When you make your first API request:
- The API returns a 503 status temporarily
- The model downloads and loads in the background
- Subsequent requests work normally
- Progress is logged to the console

## Quick Start

### Build and Run

```bash
# Build and run with Docker
docker build -t openelm-api .
docker run -p 8000:8000 openelm-api
```

### Make Your First Request

```bash
# This will trigger model loading
curl -X POST http://localhost:8000/v1/chat/completions \
  -H "Content-Type: application/json" \
  -d '{
    "model": "openelm-450m-instruct",
    "messages": [{"role": "user", "content": "Hello!"}],
    "max_tokens": 100
  }'
```

The first request will take longer while the model loads.

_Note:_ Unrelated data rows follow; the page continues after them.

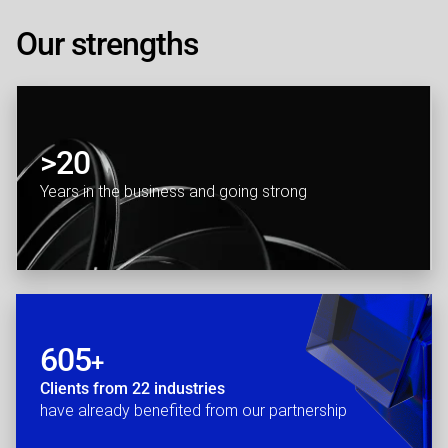
Our strengths
>20
Years in the business and going strong
605
+
Clients from 22 industries
have already benefited from our partnership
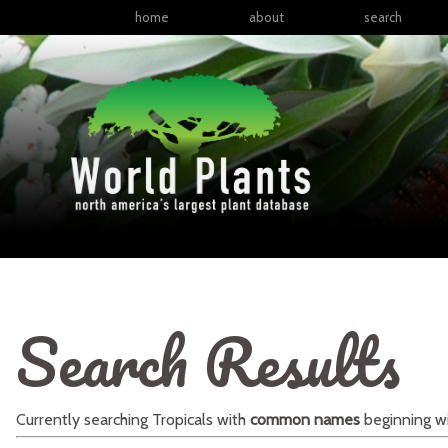
home
about
search
Search Results
Currently searching
Tropicals
with
common names
beginning w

Check the logs for progress.

## API Reference

### OpenAI API Endpoint

**POST** `/v1/chat/completions`

Request:
```json
{
  "model": "openelm-450m-instruct",
  "messages": [
    {"role": "user", "content": "Your prompt here"}
  ],
  "temperature": 0.7,
  "max_tokens": 1024
}
```

Response:
```json
{
  "id": "chatcmpl-abc123",
  "object": "chat.completion",
  "created": 1677858242,
  "model": "openelm-450m-instruct",
  "choices": [{
    "message": {"role": "assistant", "content": "Generated response"},
    "finish_reason": "stop"
  }],
  "usage": {
    "prompt_tokens": 10,
    "completion_tokens": 25,
    "total_tokens": 35
  }
}
```

### Anthropic API Endpoint

**POST** `/v1/messages`

Request:
```json
{
  "model": "openelm-450m-instruct",
  "messages": [{"role": "user", "content": "Your prompt here"}],
  "max_tokens": 1024
}
```

## Health Check

```bash
curl http://localhost:8000/health
```

Response:
```json
{
  "status": "initializing",  // or "healthy" after model loads
  "model_loaded": false
}
```

## Using with OpenAI SDK

```python
from openai import OpenAI

client = OpenAI(
    base_url="http://localhost:8000/v1",
    api_key="dummy"
)

# First request triggers model loading
response = client.chat.completions.create(
    model="openelm-450m-instruct",
    messages=[{"role": "user", "content": "Hello!"}],
    max_tokens=100
)

print(response.choices[0].message.content)
```

## Using with Anthropic SDK

```python
import anthropic

client = anthropic.Anthropic(
    base_url="http://localhost:8000/v1",
    api_key="dummy"
)

# First request triggers model loading
message = client.messages.create(
    model="openelm-450m-instruct",
    messages=[{"role": "user", "content": "Hello!"}],
    max_tokens=100
)

print(message.content[0].text)
```

## Expected Behavior

### First Request (Model Loading)
```
$ curl -X POST http://localhost:8000/v1/chat/completions \
  -H "Content-Type: application/json" \
  -d '{"messages":[{"role":"user","content":"Hello"}]}'

# Response (after model loads):
{"id":"chatcmpl-...", ...}
```

### Console Output During Loading
```
Initializing OpenELM model (this may take a moment)...
  Loading tokenizer...
  Loading model...
  Model apple/OpenELM-450M-Instruct loaded successfully!
```

## Model Information

- **Default Model**: apple/OpenELM-450M-Instruct
- **Parameters**: 450M
- **Context Window**: 2048 tokens
- **Weight Format**: Safetensors
- **Lazy Loading**: Model loads on first request

## Troubleshooting

### First Request Takes Too Long
- Normal behavior: Model downloads (~1GB) and loads (~2GB RAM)
- Subsequent requests are much faster (cached model)

### Model Loading Fails
- Check internet connection (needed for HuggingFace download)
- Ensure sufficient RAM (at least 4GB recommended)
- Check console logs for specific error messages

### API Returns 503
- Model is still loading, retry after a few seconds
- Check `/health` endpoint for loading status

## Architecture

- **Framework**: FastAPI with async support
- **Lazy Loading**: Model loads on first request
- **ML Backend**: PyTorch + HuggingFace Transformers
- **Streaming**: Server-Sent Events (SSE) support
- **Dual Compatibility**: OpenAI and Anthropic API formats

## Files

- `app.py` - Main API application with lazy loading
- `openelm_tokenizer.py` - Tokenizer utilities
- `examples/` - Usage examples
- `requirements.txt` - Dependencies

## License

This project is provided for educational and research purposes. The OpenELM models from Apple are released under their respective licenses.